Thread Pool and Connection Tuning: The Configuration Magic 🧰
With WebFlux, we needed to tune Netty’s event loop settings:
spring:
reactor:
netty:
worker:
count: 16 # Number of worker threads (2x CPU cores)
connection:
provider:
pool:
max-connections: 10000
acquire-timeout: 5000
For the parts of our application still using Spring MVC, I tuned the Tomcat connector:
server:
tomcat:
threads:
max: 200
min-spare: 20
max-connections: 8192
accept-count: 100
connection-timeout: 2000
These settings allowed us to handle more concurrent connections with fewer resources.
Horizontal Scaling with Kubernetes: The Final Push 🚢
To reach our 1M requests/second target, we needed to scale horizontally. I containerized our application and deployed it to Kubernetes.
FROM openjdk:17-slim
COPY target/myapp.jar app.jar
ENV JAVA_OPTS="-XX:+UseG1GC -XX:MaxGCPauseMillis=100 -XX:+ParallelRefProcEnabled"

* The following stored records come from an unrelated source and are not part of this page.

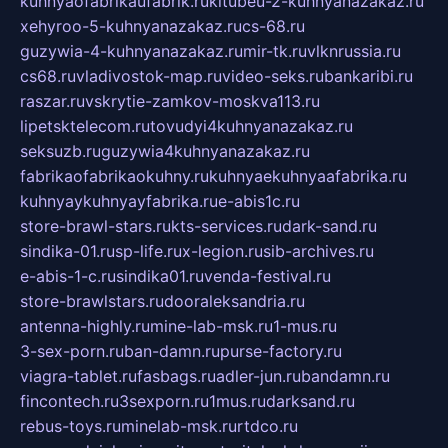
kuhnyaofabrikaufabrik.ru
kitubeu-2-kuhnyanazakaz.ru
xehyroo-5-kuhnyanazakaz.ru
cs-68.ru
guzywia-4-kuhnyanazakaz.ru
mir-tk.ru
vlknrussia.ru
cs68.ru
vladivostok-map.ru
video-seks.ru
bankaribi.ru
raszar.ru
vskrytie-zamkov-moskva113.ru
lipetsktelecom.ru
tovudyi4kuhnyanazakaz.ru
seksuzb.ru
guzywia4kuhnyanazakaz.ru
fabrikaofabrikaokuhny.ru
kuhnyaekuhnyaafabrika.ru
kuhnyaykuhnyayfabrika.ru
e-abis1c.ru
store-brawl-stars.ru
kts-services.ru
dark-sand.ru
sindika-01.ru
sp-life.ru
x-legion.ru
sib-archives.ru
e-abis-1-c.ru
sindika01.ru
venda-festival.ru
store-brawlstars.ru
dooraleksandria.ru
antenna-highly.ru
mine-lab-msk.ru
1-mus.ru
3-sex-porn.ru
ban-damn.ru
purse-factory.ru
viagra-tablet.ru
fasbags.ru
adler-jun.ru
bandamn.ru
fincontech.ru
3sexporn.ru
1mus.ru
darksand.ru
rebus-toys.ru
minelab-msk.ru
rtdco.ru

ENTRYPOINT exec java $JAVA_OPTS -jar /app.jar
Then configured auto-scaling based on CPU utilization:
apiVersion: autoscaling/v2
kind: HorizontalPodAutoscaler
metadata:
name: myapp-hpa
spec:
scaleTargetRef:
apiVersion: apps/v1
kind: Deployment
name: myapp
minReplicas: 5
maxReplicas: 20
metrics:
- type: Resource
resource:
name: cpu
target:
type: Utilization
averageUtilization: 70
We also implemented service mesh capabilities with Istio for better traffic management:
apiVersion: networking.istio.io/v1alpha3
kind: VirtualService
metadata:
name: myapp-vs
spec:
hosts:
- myapp-service
http:
- route:
- destination:
host: myapp-service
retries:
attempts: 3
perTryTimeout: 2s
timeout: 5s
This allowed us to handle traffic spikes efficiently while maintaining resilience.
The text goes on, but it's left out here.